Would you please repeat, word for word, only the lines from the one holding "阅读本文前，先点击一下关注，这样不仅方便你参与讨论和分享，还" through the one holding "La Maison de" in the material below, without the pictures?

» **Data supplied**
────────────────

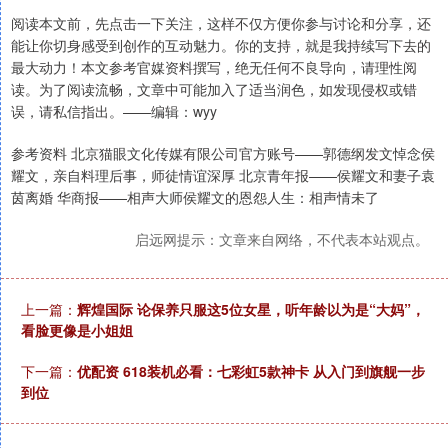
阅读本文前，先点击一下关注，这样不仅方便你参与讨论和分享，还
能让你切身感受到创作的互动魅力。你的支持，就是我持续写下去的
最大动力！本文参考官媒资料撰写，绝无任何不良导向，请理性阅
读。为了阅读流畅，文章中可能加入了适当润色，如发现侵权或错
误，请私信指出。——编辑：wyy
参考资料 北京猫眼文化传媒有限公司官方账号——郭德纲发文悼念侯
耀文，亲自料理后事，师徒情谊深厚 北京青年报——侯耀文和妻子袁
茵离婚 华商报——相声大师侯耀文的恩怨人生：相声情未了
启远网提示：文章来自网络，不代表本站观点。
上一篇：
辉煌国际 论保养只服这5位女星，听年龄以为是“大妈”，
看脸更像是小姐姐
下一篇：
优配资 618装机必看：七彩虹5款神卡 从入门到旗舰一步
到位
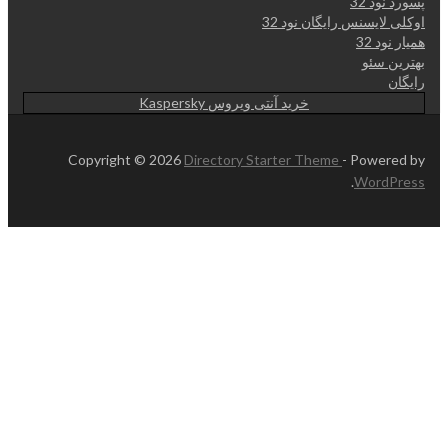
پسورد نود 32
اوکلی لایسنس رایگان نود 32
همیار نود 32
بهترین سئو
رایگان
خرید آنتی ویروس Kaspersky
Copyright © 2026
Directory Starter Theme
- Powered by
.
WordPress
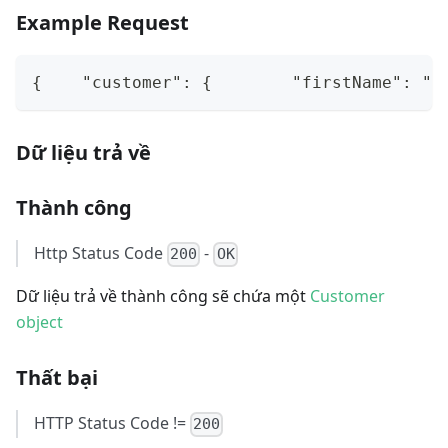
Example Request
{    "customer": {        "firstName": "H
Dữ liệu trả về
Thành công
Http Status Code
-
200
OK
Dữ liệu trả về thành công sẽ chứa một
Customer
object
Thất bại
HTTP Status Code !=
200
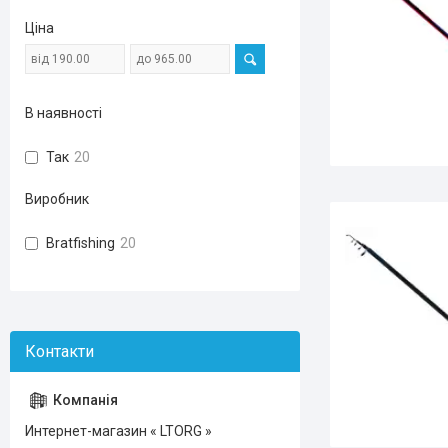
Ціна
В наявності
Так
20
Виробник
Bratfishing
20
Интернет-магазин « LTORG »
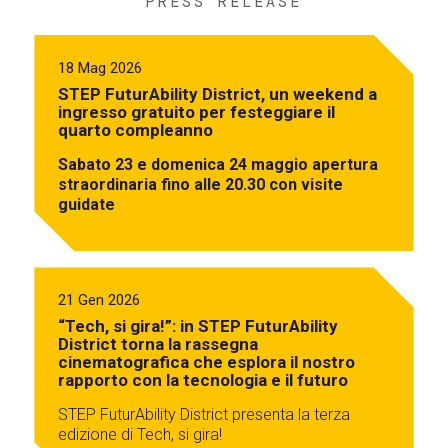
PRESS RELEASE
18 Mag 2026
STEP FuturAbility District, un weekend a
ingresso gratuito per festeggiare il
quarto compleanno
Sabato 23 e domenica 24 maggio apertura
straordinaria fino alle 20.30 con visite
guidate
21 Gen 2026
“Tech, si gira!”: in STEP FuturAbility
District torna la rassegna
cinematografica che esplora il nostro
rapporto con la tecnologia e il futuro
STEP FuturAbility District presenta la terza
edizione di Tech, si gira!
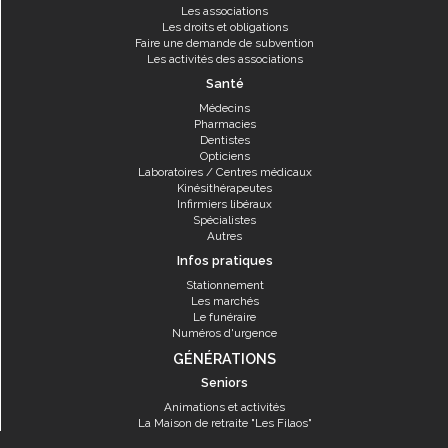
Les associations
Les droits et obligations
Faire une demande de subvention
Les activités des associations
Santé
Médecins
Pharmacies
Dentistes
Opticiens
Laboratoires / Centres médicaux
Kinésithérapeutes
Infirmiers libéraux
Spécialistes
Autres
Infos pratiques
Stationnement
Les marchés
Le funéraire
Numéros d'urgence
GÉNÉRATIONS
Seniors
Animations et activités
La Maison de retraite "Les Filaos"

────────────────

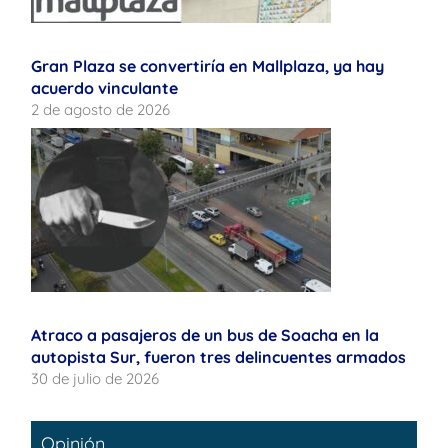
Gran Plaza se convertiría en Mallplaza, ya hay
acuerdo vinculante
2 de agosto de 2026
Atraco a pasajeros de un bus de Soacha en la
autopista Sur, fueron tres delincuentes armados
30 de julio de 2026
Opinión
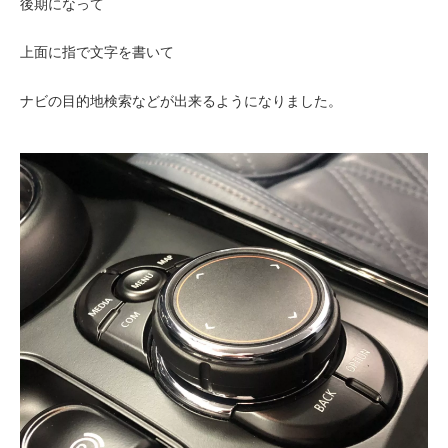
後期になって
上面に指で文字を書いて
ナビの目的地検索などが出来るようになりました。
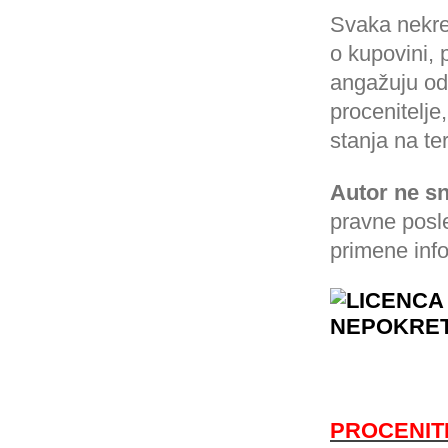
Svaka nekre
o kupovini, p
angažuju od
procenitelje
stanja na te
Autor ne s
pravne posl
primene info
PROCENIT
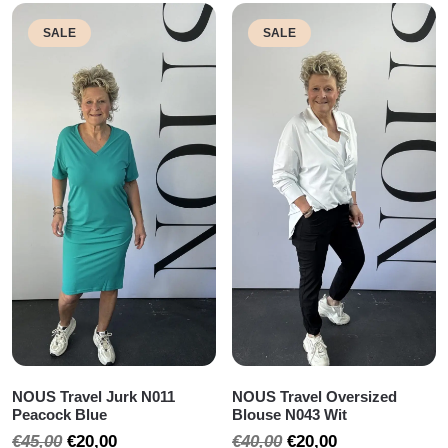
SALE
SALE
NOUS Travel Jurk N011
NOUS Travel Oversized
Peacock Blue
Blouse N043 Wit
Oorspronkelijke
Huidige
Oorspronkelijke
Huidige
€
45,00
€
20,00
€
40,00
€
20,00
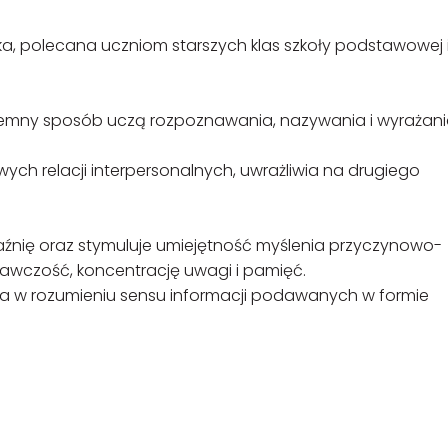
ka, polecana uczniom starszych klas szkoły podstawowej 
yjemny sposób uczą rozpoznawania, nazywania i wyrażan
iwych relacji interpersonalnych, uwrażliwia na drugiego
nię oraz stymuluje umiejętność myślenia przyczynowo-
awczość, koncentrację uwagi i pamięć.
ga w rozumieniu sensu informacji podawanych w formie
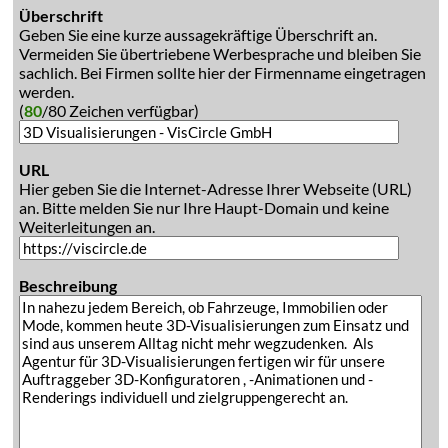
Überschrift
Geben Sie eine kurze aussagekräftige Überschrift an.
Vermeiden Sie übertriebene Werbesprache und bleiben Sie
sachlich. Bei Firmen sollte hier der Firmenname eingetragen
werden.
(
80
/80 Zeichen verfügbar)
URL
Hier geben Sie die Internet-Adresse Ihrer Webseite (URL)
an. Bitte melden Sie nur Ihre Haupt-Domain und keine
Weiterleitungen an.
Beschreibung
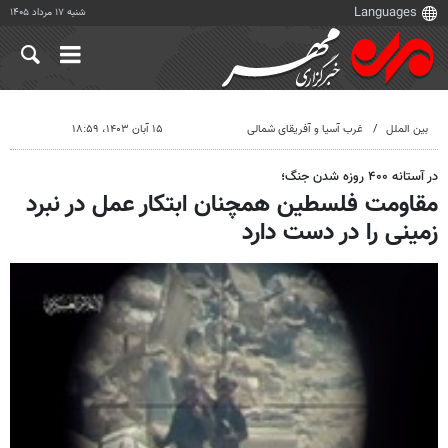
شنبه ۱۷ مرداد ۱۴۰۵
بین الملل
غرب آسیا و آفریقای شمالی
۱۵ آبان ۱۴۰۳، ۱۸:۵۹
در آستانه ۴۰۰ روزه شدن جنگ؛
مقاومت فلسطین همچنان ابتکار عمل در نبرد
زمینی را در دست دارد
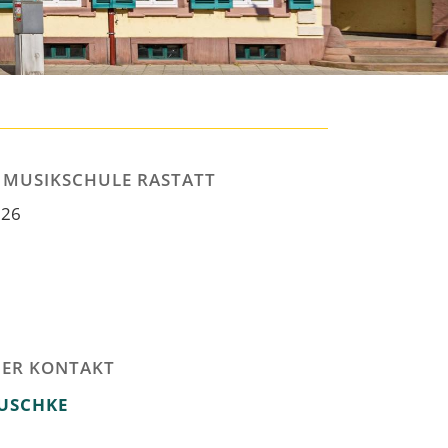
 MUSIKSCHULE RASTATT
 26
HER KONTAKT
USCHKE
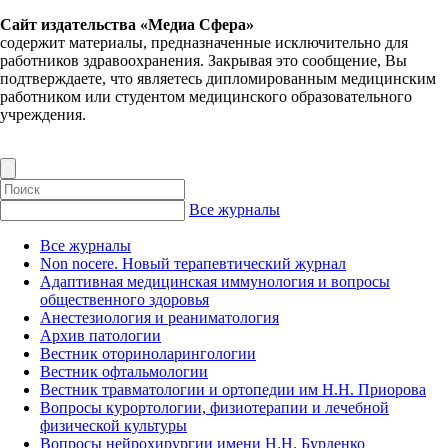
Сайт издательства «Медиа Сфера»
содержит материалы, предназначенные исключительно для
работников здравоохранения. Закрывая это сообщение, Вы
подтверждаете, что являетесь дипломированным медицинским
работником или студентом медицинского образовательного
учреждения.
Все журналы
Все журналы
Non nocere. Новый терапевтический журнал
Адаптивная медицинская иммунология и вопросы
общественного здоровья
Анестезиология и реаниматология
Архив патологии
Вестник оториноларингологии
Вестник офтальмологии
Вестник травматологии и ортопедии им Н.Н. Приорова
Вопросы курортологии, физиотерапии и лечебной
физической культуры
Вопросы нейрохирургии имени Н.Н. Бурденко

────────────────

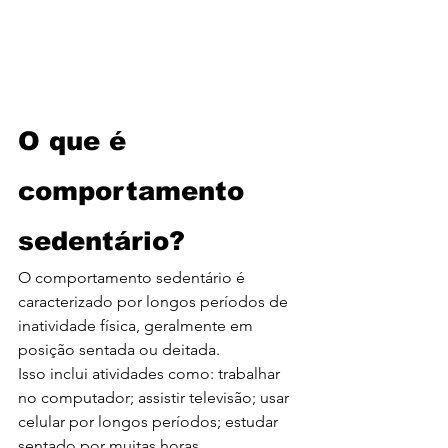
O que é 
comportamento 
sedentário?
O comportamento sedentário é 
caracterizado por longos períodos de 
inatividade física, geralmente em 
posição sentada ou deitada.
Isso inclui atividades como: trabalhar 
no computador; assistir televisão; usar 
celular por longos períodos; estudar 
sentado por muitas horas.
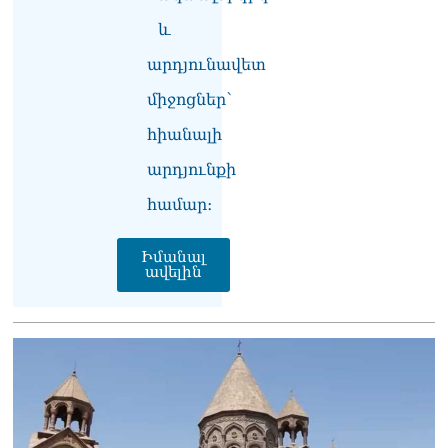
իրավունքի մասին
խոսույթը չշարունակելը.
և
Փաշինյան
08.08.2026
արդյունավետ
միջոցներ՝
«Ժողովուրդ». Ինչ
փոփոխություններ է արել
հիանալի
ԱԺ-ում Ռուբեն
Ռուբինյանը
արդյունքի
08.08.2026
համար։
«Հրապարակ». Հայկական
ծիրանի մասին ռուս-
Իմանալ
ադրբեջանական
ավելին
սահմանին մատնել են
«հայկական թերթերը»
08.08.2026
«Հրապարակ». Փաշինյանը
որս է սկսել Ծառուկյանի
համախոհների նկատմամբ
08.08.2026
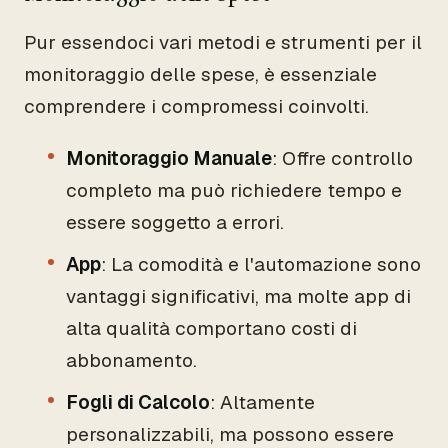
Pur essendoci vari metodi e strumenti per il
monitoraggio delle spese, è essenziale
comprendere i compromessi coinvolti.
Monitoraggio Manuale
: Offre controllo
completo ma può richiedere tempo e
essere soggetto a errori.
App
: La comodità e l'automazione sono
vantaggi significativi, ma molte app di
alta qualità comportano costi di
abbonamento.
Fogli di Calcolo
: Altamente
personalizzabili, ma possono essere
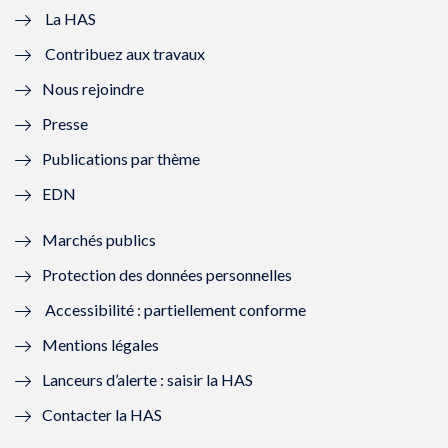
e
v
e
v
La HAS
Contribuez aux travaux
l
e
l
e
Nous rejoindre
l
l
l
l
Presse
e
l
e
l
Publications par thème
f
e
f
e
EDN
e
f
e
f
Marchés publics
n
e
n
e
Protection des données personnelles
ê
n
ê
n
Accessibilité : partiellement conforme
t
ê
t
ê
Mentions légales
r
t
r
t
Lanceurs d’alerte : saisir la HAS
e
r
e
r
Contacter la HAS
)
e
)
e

────────────────

» **Task output**
阅读本文前，先点击一下关注，这样不仅方便你参与讨论和分享，还
能让你切身感受到创作的互动魅力。你的支持，就是我持续写下去的
最大动力！本文参考官媒资料撰写，绝无任何不良导向，请理性阅
读。为了阅读流畅，文章中可能加入了适当润色，如发现侵权或错
误，请私信指出。——编辑：wyy
参考资料 北京猫眼文化传媒有限公司官方账号——郭德纲发文悼念侯
耀文，亲自料理后事，师徒情谊深厚 北京青年报——侯耀文和妻子袁
茵离婚 华商报——相声大师侯耀文的恩怨人生：相声情未了
启远网提示：文章来自网络，不代表本站观点。
上一篇：
辉煌国际 论保养只服这5位女星，听年龄以为是“大妈”，
看脸更像是小姐姐
下一篇：
优配资 618装机必看：七彩虹5款神卡 从入门到旗舰一步
到位
پسورد نود 32
اوکلی لایسنس رایگان نود 32
همیار نود 32
بهترین سئو
رایگان
خرید آنتی ویروس Kaspersky
Copyright © 2026
Directory Starter Theme
- Powered by
.
WordPress
Example Request
{    "customer": {        "firstName": "H
Dữ liệu trả về
Thành công
Http Status Code
-
200
OK
Dữ liệu trả về thành công sẽ chứa một
Customer
object
Thất bại
HTTP Status Code !=
200
Ціна
В наявності
Так
20
Виробник
Bratfishing
20
Интернет-магазин « LTORG »
PRESS RELEASE
18 Mag 2026
STEP FuturAbility District, un weekend a
ingresso gratuito per festeggiare il
quarto compleanno
Sabato 23 e domenica 24 maggio apertura
straordinaria fino alle 20.30 con visite
guidate
21 Gen 2026
“Tech, si gira!”: in STEP FuturAbility
District torna la rassegna
cinematografica che esplora il nostro
rapporto con la tecnologia e il futuro
STEP FuturAbility District presenta la terza
edizione di Tech, si gira!
Les associations
Les droits et obligations
Faire une demande de subvention
Les activités des associations
Santé
Médecins
Pharmacies
Dentistes
Opticiens
Laboratoires / Centres médicaux
Kinésithérapeutes
Infirmiers libéraux
Spécialistes
Autres
Infos pratiques
Stationnement
Les marchés
Le funéraire
Numéros d'urgence
GÉNÉRATIONS
Seniors
Animations et activités
La Maison de retraite "Les Filaos"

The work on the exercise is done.